Mistletoe—all parts are toxic, especially the berries, which contain a natural compound that can cause heart problems
Ivy—all parts are moderate to very toxic
Holly—moderate to very toxic, especially the berries and leaves
Mistletoe—all parts are toxic, especially the berries, which contain a natural compound that can cause heart problems
Christmas rose—all parts have moderate toxicity
Philodendron—all parts have moderate toxicity
Dieffenbachia—all parts have moderate toxicity
Christmas greens (such as balsam, juniper, cedar, pine, and fir)—all parts have a low-level of toxicity
Hibiscus—may cause vomiting or bloody diarrhea if ingested
Poinsettias—leaves and stems are low in toxicity, but will cause stomach upset if large amounts are eaten
Visions of sugarplums
Candy isn’t good for you and it certainly isn’t good for your pets. Aluminum and plastic candy wrappers have great texture, bright colors, and crinkly sounds that intrigue cats and dogs. Pets often will unintentionally consume these items while playing with them. This can lead to stomach upset and/or intestinal blockage.
Many dogs possess a fondness for chocolate, which can be deadly. Be on the lookout for yummy-smelling packages under the tree. Your dog will surely sniff out and potentially consume these dangerous gifts. Keep all chocolate in sealed containers or cupboards and off shelves, countertops, and coffee tables. Never leave pets unsupervised in the kitchen.
Don’t put out bowls of nuts. These seemingly harmless snacks can cause intestinal upset or choking if ingested by your pet.

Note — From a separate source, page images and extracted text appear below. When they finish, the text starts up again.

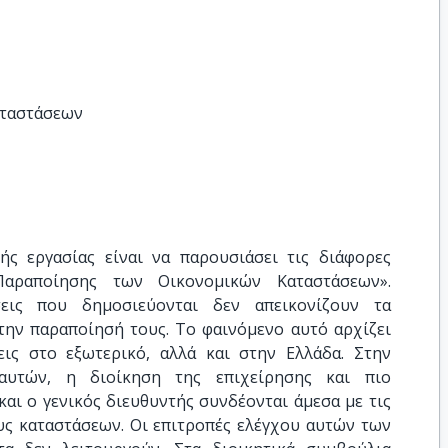
αταστάσεων
ς εργασίας είναι να παρουσιάσει τις διάφορες
αραποίησης των Οικονομικών Καταστάσεων».
σεις που δημοσιεύονται δεν απεικονίζουν τα
την παραποίησή τους. Το φαινόμενο αυτό αρχίζει
εις στο εξωτερικό, αλλά και στην Ελλάδα. Στην
αυτών, η διοίκηση της επιχείρησης και πιο
και ο γενικός διευθυντής συνδέονται άμεσα με τις
υς καταστάσεων. Οι επιτροπές ελέγχου αυτών των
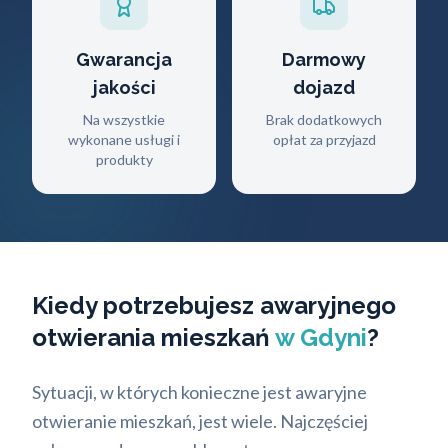
Gwarancja
Darmowy
jakości
dojazd
Na wszystkie
Brak dodatkowych
wykonane usługi i
opłat za przyjazd
produkty
Kiedy potrzebujesz awaryjnego
otwierania mieszkań
w Gdyni
?
Sytuacji, w których konieczne jest awaryjne
otwieranie mieszkań, jest wiele. Najczęściej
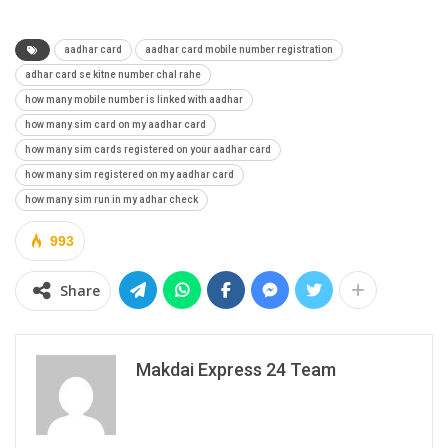
aadhar card
aadhar card mobile number registration
adhar card se kitne number chal rahe
how many mobile number is linked with aadhar
how many sim card on my aadhar card
how many sim cards registered on your aadhar card
how many sim registered on my aadhar card
how many sim run in my adhar check
993
Share
Makdai Express 24 Team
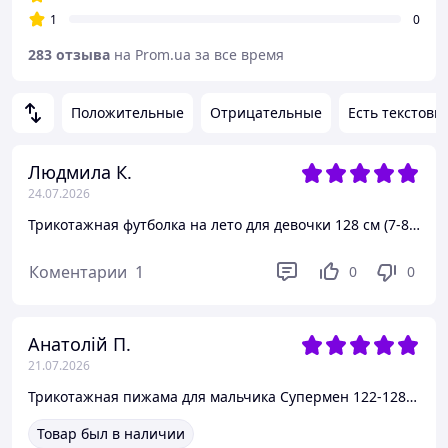
1
0
283 отзыва
на Prom.ua за все время
Положительные
Отрицательные
Есть текстовы
Людмила К.
24.07.2026
Трикотажная футболка на лето для девочки 128 см (7-8Y)
Коментарии
1
0
0
Анатолій П.
21.07.2026
Трикотажная пижама для мальчика Супермен 122-128 см (6-8Y)
Товар был в наличии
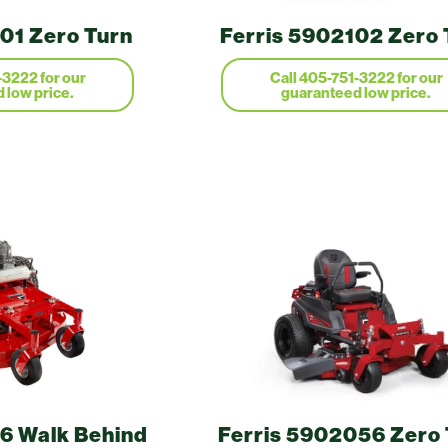
01 Zero Turn
Ferris 5902102 Zero 
6 Walk Behind
Ferris 5902056 Zero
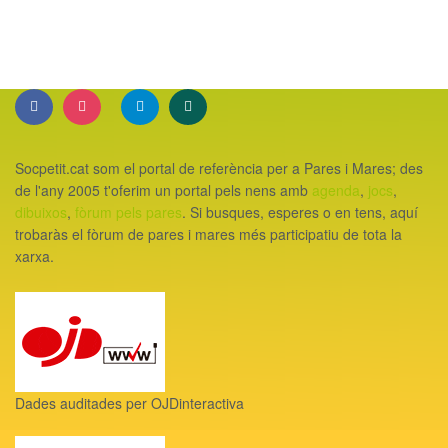
Socpetit.cat som el portal de referència per a Pares i Mares; des
de l'any 2005 t'oferim un portal pels nens amb
agenda
,
jocs
,
dibuixos
,
fòrum pels pares
. Si busques, esperes o en tens, aquí
trobaràs el fòrum de pares i mares més participatiu de tota la
xarxa.
Dades auditades per OJDinteractiva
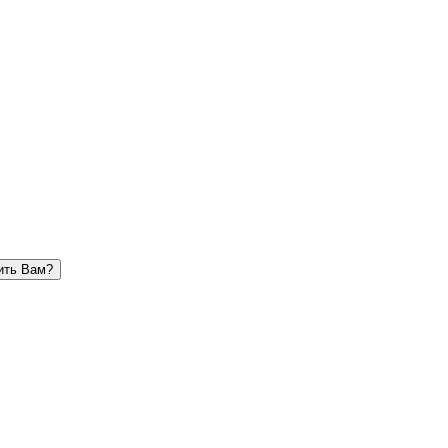
ить Вам?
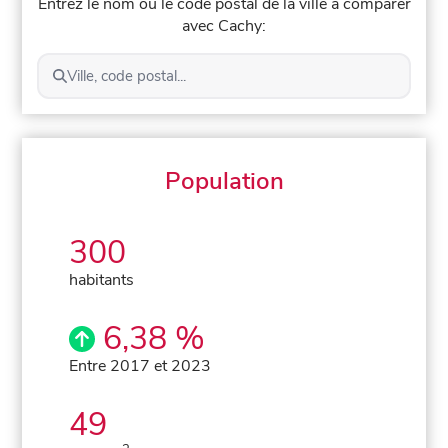
Entrez le nom ou le code postal de la ville à comparer
avec Cachy:
Ville, code postal...
Population
300
habitants
6,38 %
Entre 2017 et 2023
49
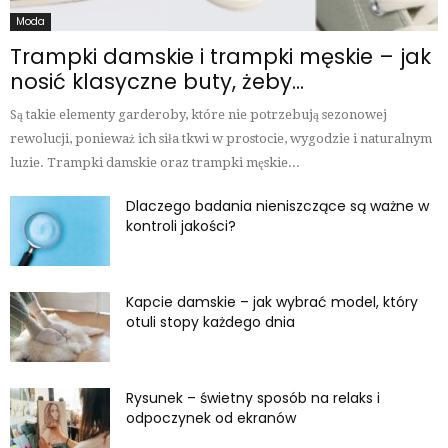
Moda
Trampki damskie i trampki męskie – jak
nosić klasyczne buty, żeby...
Są takie elementy garderoby, które nie potrzebują sezonowej
rewolucji, ponieważ ich siła tkwi w prostocie, wygodzie i naturalnym
luzie. Trampki damskie oraz trampki męskie...
Dlaczego badania nieniszczące są ważne w
kontroli jakości?
Kapcie damskie – jak wybrać model, który
otuli stopy każdego dnia
Rysunek – świetny sposób na relaks i
odpoczynek od ekranów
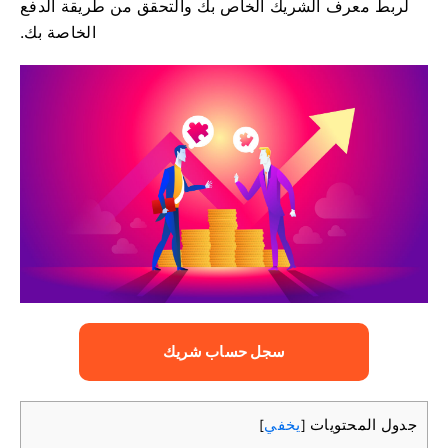
لربط معرف الشريك الخاص بك والتحقق من طريقة الدفع
الخاصة بك.
سجل حساب شريك
جدول المحتويات
يخفي
]
[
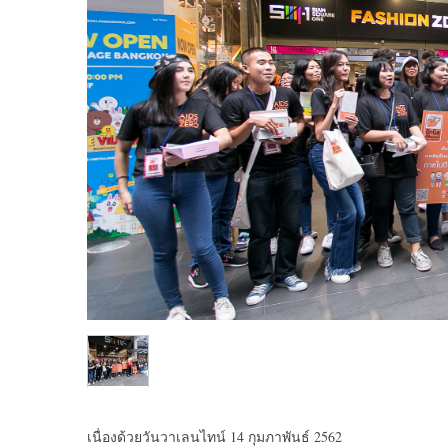
เนื่องด้วยวันวาเลนไทน์ 14 กุมภาพันธ์ 2562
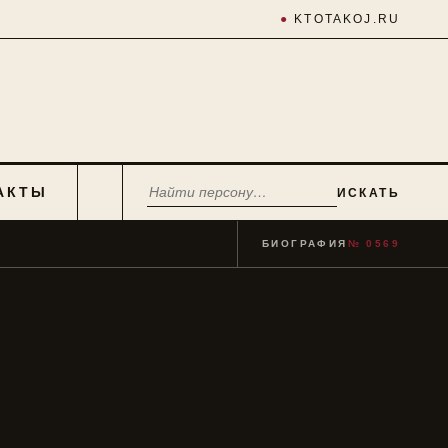
●
KTOTAKOJ.RU
АКТЫ
ИСКАТЬ
БИОГРАФИЯ
№ 0569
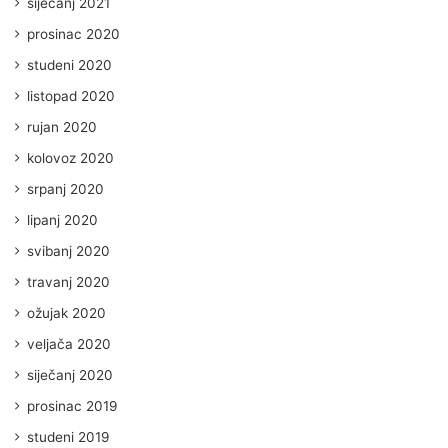
siječanj 2021
prosinac 2020
studeni 2020
listopad 2020
rujan 2020
kolovoz 2020
srpanj 2020
lipanj 2020
svibanj 2020
travanj 2020
ožujak 2020
veljača 2020
siječanj 2020
prosinac 2019
studeni 2019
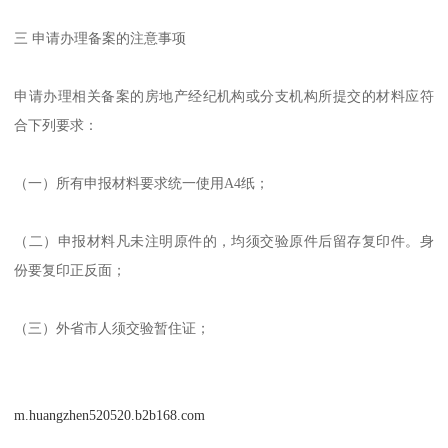
三 申请办理备案的注意事项
申请办理相关备案的房地产经纪机构或分支机构所提交的材料应符
合下列要求：
（一）所有申报材料要求统一使用A4纸；
（二）申报材料凡未注明原件的，均须交验原件后留存复印件。身
份要复印正反面；
（三）外省市人须交验暂住证；
m.huangzhen520520.b2b168.com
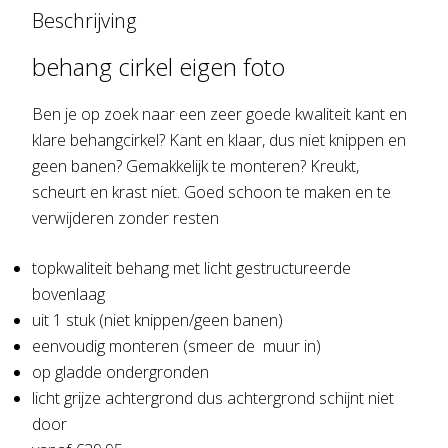
Beschrijving
behang cirkel eigen foto
Ben je op zoek naar een zeer goede kwaliteit kant en
klare behangcirkel? Kant en klaar, dus niet knippen en
geen banen? Gemakkelijk te monteren? Kreukt,
scheurt en krast niet. Goed schoon te maken en te
verwijderen zonder resten
topkwaliteit behang met licht gestructureerde
bovenlaag
uit 1 stuk (niet knippen/geen banen)
eenvoudig monteren (smeer de muur in)
op gladde ondergronden
licht grijze achtergrond dus achtergrond schijnt niet
door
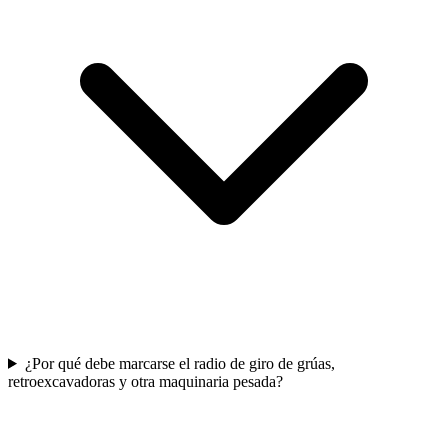
¿Por qué debe marcarse el radio de giro de grúas,
retroexcavadoras y otra maquinaria pesada?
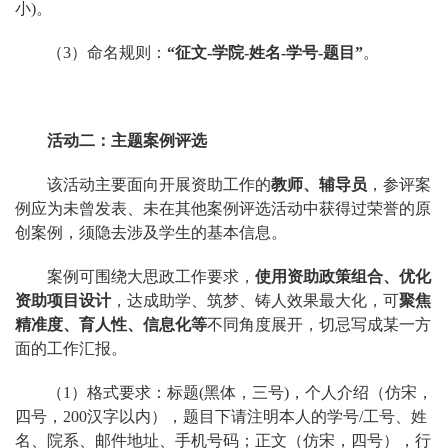
小)。
（3）命名规则：
“征文-学院-姓名-学号-题目”
。
活动二：主题案例评选
该活动主要面向开展资助工作的
教师、辅导员
，参评案
例应为未曾发表、未在其他案例评选活动中获得过荣誉的原
创案例，须隐去涉及学生的基本信息。
案例可围绕大思政工作要求，
使用资助政策组合、优化
资助项目设计
，达成助学、筑梦、铸人效果最大化，可
聚焦
精准度、育人性、信息化等
不同角度展开，切忌写成某一方
面的工作汇报。
（1）格式要求：标题(黑体，三号)，个人介绍（仿宋，
四号，200汉字以内），题目下请注明本人的学号/工号、姓
名、院系、邮件地址、手机号码；正文（仿宋，四号），行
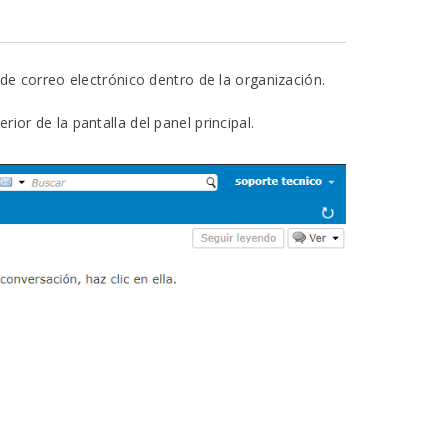
e correo electrónico dentro de la organización.
rior de la pantalla del panel principal.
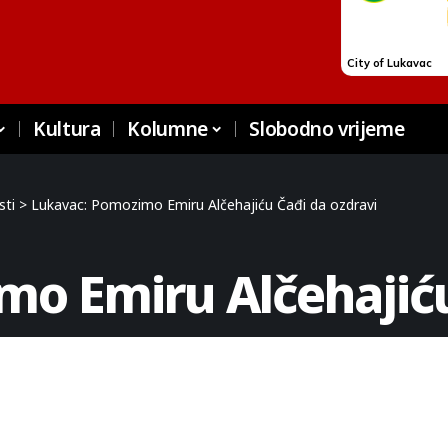
Kultura
Kolumne
Slobodno vrijeme
sti
>
Lukavac: Pomozimo Emiru Alčehajiću Čađi da ozdravi
o Emiru Alčehajiću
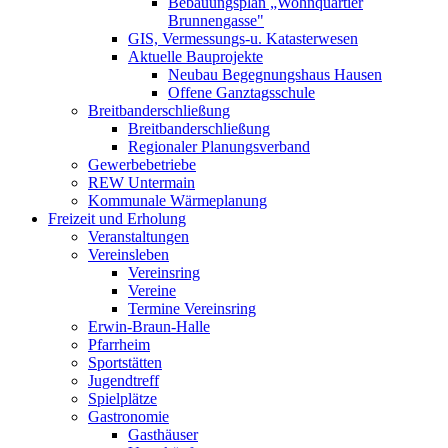
Bebauungsplan „Wohnquartier
Brunnengasse"
GIS, Vermessungs-u. Katasterwesen
Aktuelle Bauprojekte
Neubau Begegnungshaus Hausen
Offene Ganztagsschule
Breitbanderschließung
Breitbanderschließung
Regionaler Planungsverband
Gewerbebetriebe
REW Untermain
Kommunale Wärmeplanung
Freizeit und Erholung
Veranstaltungen
Vereinsleben
Vereinsring
Vereine
Termine Vereinsring
Erwin-Braun-Halle
Pfarrheim
Sportstätten
Jugendtreff
Spielplätze
Gastronomie
Gasthäuser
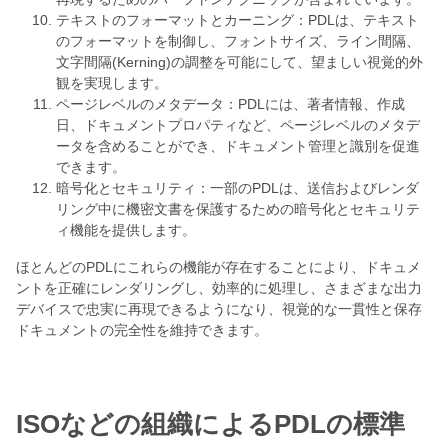
テキストのフォーマットとカーニング：PDLは、テキスト
のフォーマットを制御し、フォントサイズ、ライン間隔、
文字間隔(Kerning)の調整を可能にして、望ましい視覚的外
観を実現します。
ページレベルのメタデータ：PDLには、著者情報、作成
日、ドキュメントプロパティなど、ページレベルのメタデ
ータを含めることができ、ドキュメント管理と識別を促進
できます。
暗号化とセキュリティ：一部のPDLは、送信およびレンダ
リング中に機密文書を保護するための暗号化とセキュリテ
ィ機能を提供します。
ほとんどのPDLにこれらの機能が存在することにより、ドキュメ
ントを正確にレンダリングし、効率的に処理し、さまざまな出力
デバイスで忠実に再現できるようになり、視覚的な一貫性と保存
ドキュメントの完全性を維持できます。
ISOなどの組織によるPDLの標準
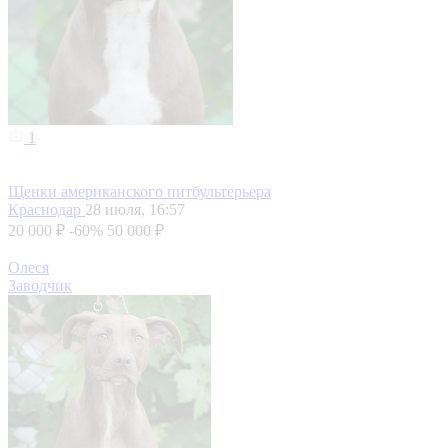
1
Щенки американского питбультерьера
Краснодар
28 июля, 16:57
20 000 ₽
-60%
50 000 ₽
Олеся
Заводчик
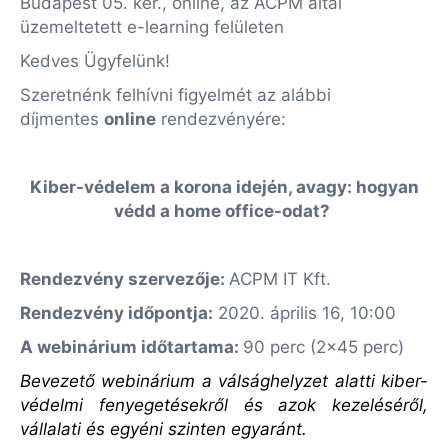
Budapest 05. ker., online, az ACPM által
üzemeltetett e-learning felületen
Kedves Ügyfelünk!
Szeretnénk felhívni figyelmét az alábbi
díjmentes
online
rendezvényére:
Kiber-védelem a korona idején, avagy: hogyan
védd a home office-odat?
Rendezvény szervezője:
ACPM IT Kft.
Rendezvény időpontja:
2020. április 16, 10:00
A webinárium időtartama:
90 perc (2x45 perc)
Bevezető webinárium a válsághelyzet alatti kiber-
védelmi fenyegetésekről és azok kezeléséről,
vállalati és egyéni szinten egyaránt.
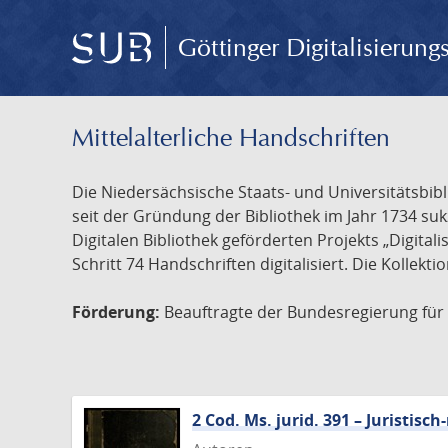
Göttinger Digitalisierun
Mittelalterliche Handschriften
Die Niedersächsische Staats- und Universitätsbib
seit der Gründung der Bibliothek im Jahr 1734 s
Digitalen Bibliothek geförderten Projekts „Digita
Schritt 74 Handschriften digitalisiert. Die Kollekt
Förderung:
Beauftragte der Bundesregierung für K
2 Cod. Ms. jurid. 391 – Juristi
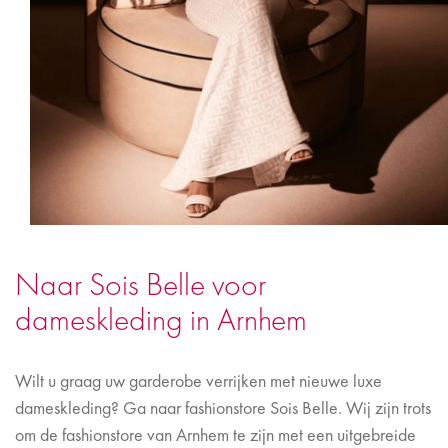
Naar Sois Belle voor
dameskleding in Arnhem
Wilt u graag uw garderobe verrijken met nieuwe luxe
dameskleding? Ga naar fashionstore Sois Belle. Wij zijn trots
om de fashionstore van Arnhem te zijn met een uitgebreide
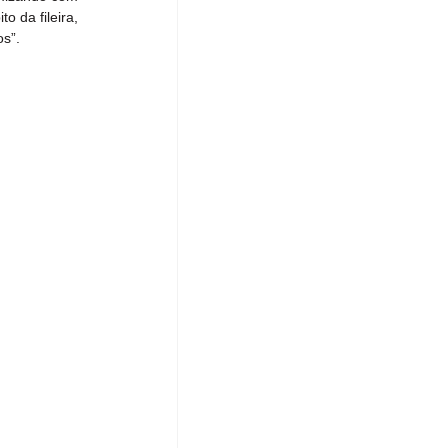
 da fileira, 
os”.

Never give pets breads or baked goods. Yeast and dough are very dangerous. When eaten the dough will rise and expand in the stomach, causing abdominal pain, bloating, gas, vomiting, disorientation, and depression.
All holiday treats are harmful to animals; this includes alcohol, rich fatty foods, scraps, candy, and bones. Just say no to any holiday food for your pet. If you feel you must cook for them, go ahead and bake some safe cat and dog treats. Cool to room temperature before serving.
’Tis the season
Live puppies and kittens are not toys or gifts and should never be given as presents. Animal shelters across America are flooded with unwanted pets after the holidays when reality sets in that this “gift” is a living, breathing creature with lots of needs. Subsequently, people readily discard them.
Don’t let pets play with things like wrapping paper, ribbons or bows, or packaging material of any sort. Many pets will inadvertently swallow them, resulting in choking, upset stomach, or intestinal blockage. In general, don’t let pets play with items not made for them. This includes foil, plastic wrap, six-pack beverage holders, and batteries.
Cats love to play with all kinds of string and, yes, they will sometimes eat it. So don’t give them access to string of any sort, ribbons, rubber bands, strings of lights, cords, and especially tinsel and icicles.
Remember to check with your vet’s office to see if they have reduced hours over the holidays and ask where you should take your pet in the event of an emergency. Have this number handy just in case.
The best presents you can give your pet are health, your undivided attention, and lots of love.